• PROBLEM DETAILS: Among the lines of the records, find all that carry the word "SHAPE" and copy them.

• DATA RECORDS:
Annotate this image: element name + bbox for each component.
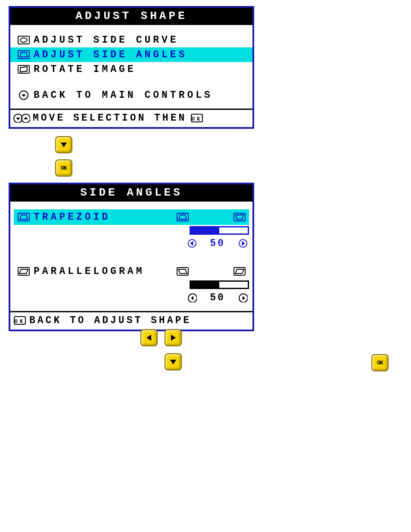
trapezoid-value-bar: [190, 226, 249, 235]
decrease-left-icon[interactable]: [186, 293, 198, 302]
panel-footer: BACK TO ADJUST SHAPE: [10, 312, 252, 330]
panel-footer: MOVE SELECTION THEN: [10, 110, 252, 127]
parallelogram-value: 50: [198, 292, 237, 303]
adjust-shape-panel: ADJUST SHAPE ADJUST SIDE CURVE ADJUST SI…: [9, 6, 254, 129]
ok-icon: [191, 113, 203, 123]
footer-text: MOVE SELECTION THEN: [33, 112, 187, 124]
trapezoid-narrow-bottom-icon: [234, 212, 246, 222]
trapezoid-narrow-top-icon: [177, 212, 189, 222]
menu-item-adjust-side-curve[interactable]: ADJUST SIDE CURVE: [10, 33, 252, 47]
menu-item-rotate-image[interactable]: ROTATE IMAGE: [10, 62, 252, 77]
down-in-circle-icon: [14, 90, 34, 100]
hw-ok-button[interactable]: [371, 354, 389, 371]
trapezoid-icon: [14, 50, 34, 60]
side-angles-item-parallelogram[interactable]: PARALLELOGRAM: [14, 264, 249, 279]
ok-icon: [14, 315, 26, 326]
parallelogram-left-icon: [177, 266, 189, 277]
parallelogram-value-bar: [190, 280, 249, 289]
increase-right-icon[interactable]: [237, 293, 249, 302]
menu-item-back-to-main[interactable]: BACK TO MAIN CONTROLS: [10, 88, 252, 103]
decrease-left-icon[interactable]: [186, 239, 198, 248]
menu-item-adjust-side-angles[interactable]: ADJUST SIDE ANGLES: [10, 47, 252, 62]
panel-title: SIDE ANGLES: [10, 184, 252, 202]
side-angles-item-trapezoid[interactable]: TRAPEZOID: [14, 209, 249, 225]
side-angles-panel: SIDE ANGLES TRAPEZOID 50: [9, 183, 254, 331]
rotate-icon: [14, 64, 34, 75]
increase-right-icon[interactable]: [237, 239, 249, 248]
hw-ok-button[interactable]: [55, 159, 72, 177]
hw-down-button[interactable]: [165, 353, 182, 370]
hw-right-button[interactable]: [165, 329, 182, 346]
hw-down-button[interactable]: [55, 136, 72, 153]
footer-text: BACK TO ADJUST SHAPE: [29, 315, 191, 326]
parallelogram-icon: [14, 266, 34, 277]
pincushion-icon: [14, 35, 34, 45]
panel-title: ADJUST SHAPE: [10, 8, 252, 25]
trapezoid-icon: [14, 212, 34, 222]
trapezoid-value: 50: [198, 238, 237, 249]
parallelogram-right-icon: [234, 266, 246, 277]
hw-left-button[interactable]: [140, 329, 158, 346]
up-in-circle-icon: [21, 113, 30, 123]
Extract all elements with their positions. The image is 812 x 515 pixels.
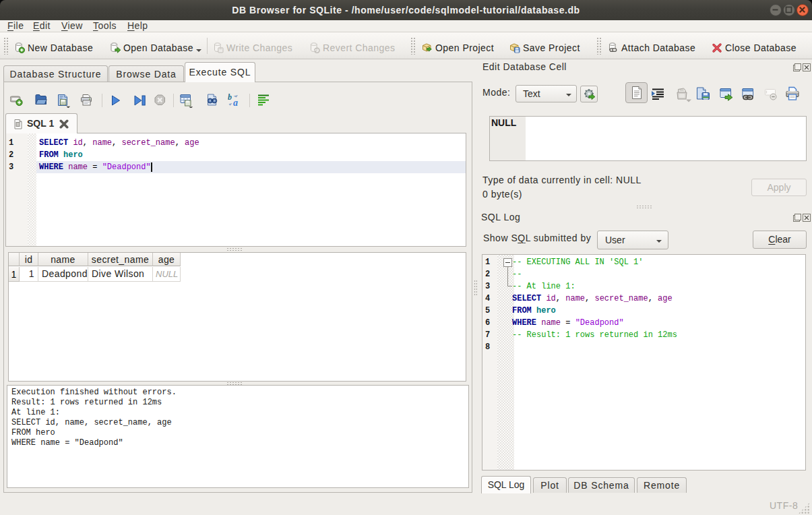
- svg-text:a: a: [233, 98, 238, 108]
- svg-text:b: b: [228, 93, 232, 102]
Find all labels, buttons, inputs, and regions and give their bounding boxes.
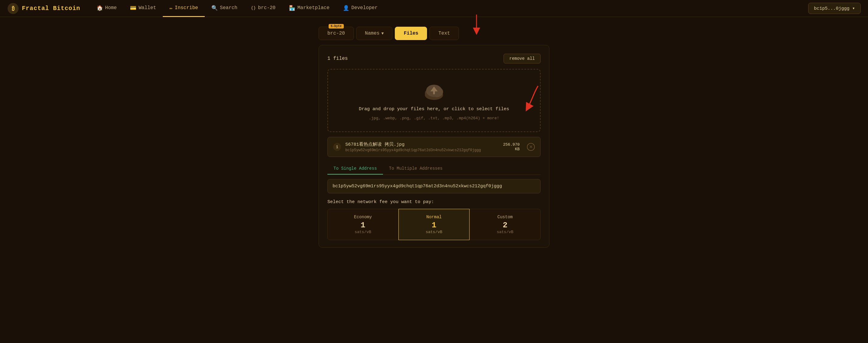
nav-wallet[interactable]: 💳 Wallet bbox=[123, 0, 163, 17]
file-size-value: 256.970 bbox=[503, 142, 520, 147]
fee-economy-value: 1 bbox=[331, 221, 395, 229]
search-icon: 🔍 bbox=[211, 5, 218, 11]
nav-home[interactable]: 🏠 Home bbox=[90, 0, 123, 17]
addr-tab-multiple[interactable]: To Multiple Addresses bbox=[383, 163, 448, 175]
nav-items: 🏠 Home 💳 Wallet ✏️ Inscribe 🔍 Search {} … bbox=[90, 0, 808, 17]
nav-inscribe-label: Inscribe bbox=[175, 5, 198, 11]
file-list-item: 1 S6781看热点解读 拷贝.jpg bc1p5yw52vg69m1rs95y… bbox=[328, 137, 540, 157]
brc20-icon: {} bbox=[251, 5, 256, 10]
fractal-bitcoin-logo-icon: ₿ bbox=[7, 3, 19, 14]
tab-text-label: Text bbox=[438, 31, 450, 36]
file-address: bc1p5yw52vg69m1rs95yyx4gd9chqt1qp76at2d3… bbox=[345, 148, 499, 152]
upload-cloud-icon bbox=[423, 82, 445, 100]
nav-marketplace-label: Marketplace bbox=[297, 5, 330, 11]
file-number: 1 bbox=[333, 143, 341, 151]
tab-names-label: Names bbox=[365, 31, 380, 36]
nav-search[interactable]: 🔍 Search bbox=[205, 0, 244, 17]
svg-text:₿: ₿ bbox=[12, 6, 14, 12]
tab-names[interactable]: Names ▼ bbox=[356, 27, 393, 40]
fee-custom-unit: sats/vB bbox=[473, 230, 537, 234]
nav-brc20-label: brc-20 bbox=[258, 5, 276, 11]
address-input[interactable] bbox=[328, 179, 540, 193]
nav-search-label: Search bbox=[220, 5, 238, 11]
nav-logo[interactable]: ₿ Fractal Bitcoin bbox=[7, 3, 80, 14]
tab-files-label: Files bbox=[404, 31, 418, 36]
tab-text[interactable]: Text bbox=[429, 27, 459, 40]
file-size: 256.970 KB bbox=[503, 142, 520, 151]
wallet-icon: 💳 bbox=[130, 5, 136, 11]
fee-normal[interactable]: Normal 1 sats/vB bbox=[399, 209, 469, 240]
nav-developer-label: Developer bbox=[351, 5, 377, 11]
tab-brc20[interactable]: 5-byte brc-20 bbox=[318, 27, 354, 40]
main-content: 5-byte brc-20 Names ▼ Files Text bbox=[0, 17, 868, 262]
fee-normal-name: Normal bbox=[402, 215, 466, 219]
nav-wallet-label: Wallet bbox=[138, 5, 156, 11]
tab-files[interactable]: Files bbox=[395, 27, 427, 40]
nav-brc20[interactable]: {} brc-20 bbox=[244, 0, 282, 17]
nav-marketplace[interactable]: 🏪 Marketplace bbox=[282, 0, 336, 17]
nav-brand-text: Fractal Bitcoin bbox=[22, 5, 80, 12]
files-count-label: 1 files bbox=[328, 56, 348, 61]
navbar: ₿ Fractal Bitcoin 🏠 Home 💳 Wallet ✏️ Ins… bbox=[0, 0, 868, 17]
fee-section-label: Select the network fee you want to pay: bbox=[328, 199, 540, 205]
file-size-unit: KB bbox=[515, 147, 520, 151]
drop-text: Drag and drop your files here, or click … bbox=[359, 107, 509, 112]
fee-normal-unit: sats/vB bbox=[402, 230, 466, 234]
file-info: S6781看热点解读 拷贝.jpg bc1p5yw52vg69m1rs95yyx… bbox=[345, 141, 499, 152]
fee-economy[interactable]: Economy 1 sats/vB bbox=[328, 209, 399, 240]
drop-formats: .jpg, .webp, .png, .gif, .txt, .mp3, .mp… bbox=[369, 116, 499, 121]
nav-inscribe[interactable]: ✏️ Inscribe bbox=[163, 0, 205, 17]
inscribe-tabs: 5-byte brc-20 Names ▼ Files Text bbox=[318, 27, 550, 40]
remove-all-button[interactable]: remove all bbox=[503, 54, 540, 63]
file-drop-zone[interactable]: Drag and drop your files here, or click … bbox=[328, 69, 540, 132]
card-header: 1 files remove all bbox=[328, 54, 540, 63]
file-name: S6781看热点解读 拷贝.jpg bbox=[345, 141, 499, 147]
inscribe-icon: ✏️ bbox=[169, 5, 173, 11]
fee-custom[interactable]: Custom 2 sats/vB bbox=[469, 209, 540, 240]
fee-custom-name: Custom bbox=[473, 215, 537, 219]
addr-tab-single[interactable]: To Single Address bbox=[328, 163, 383, 175]
inscribe-card: 1 files remove all bbox=[318, 45, 550, 248]
tab-brc20-label: brc-20 bbox=[328, 31, 345, 36]
nav-home-label: Home bbox=[105, 5, 117, 11]
wallet-connect-button[interactable]: bc1p5...0jggg ▾ bbox=[808, 3, 861, 14]
file-remove-button[interactable]: ✕ bbox=[527, 143, 535, 151]
dropzone-wrapper: Drag and drop your files here, or click … bbox=[328, 69, 540, 132]
chevron-down-icon: ▼ bbox=[381, 31, 384, 36]
nav-developer[interactable]: 👤 Developer bbox=[336, 0, 384, 17]
fee-options: Economy 1 sats/vB Normal 1 sats/vB Custo… bbox=[328, 209, 540, 240]
marketplace-icon: 🏪 bbox=[289, 5, 295, 11]
tabs-section: 5-byte brc-20 Names ▼ Files Text bbox=[318, 27, 550, 40]
upload-icon-wrap bbox=[423, 80, 445, 102]
fee-economy-unit: sats/vB bbox=[331, 230, 395, 234]
brc20-badge: 5-byte bbox=[329, 24, 344, 29]
home-icon: 🏠 bbox=[97, 5, 103, 11]
fee-economy-name: Economy bbox=[331, 215, 395, 219]
developer-icon: 👤 bbox=[343, 5, 349, 11]
fee-normal-value: 1 bbox=[402, 221, 466, 229]
content-wrapper: 5-byte brc-20 Names ▼ Files Text bbox=[318, 27, 550, 248]
wallet-address-text: bc1p5...0jggg ▾ bbox=[814, 5, 855, 11]
address-tabs: To Single Address To Multiple Addresses bbox=[328, 163, 540, 175]
fee-custom-value: 2 bbox=[473, 221, 537, 229]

• EXPECTED OUTPUT:
panel-footer: BACK TO ADJUST SHAPE: [10, 312, 252, 330]
adjust-shape-panel: ADJUST SHAPE ADJUST SIDE CURVE ADJUST SI…: [9, 6, 254, 129]
footer-text: BACK TO ADJUST SHAPE: [29, 315, 191, 326]
panel-title: ADJUST SHAPE: [10, 8, 252, 25]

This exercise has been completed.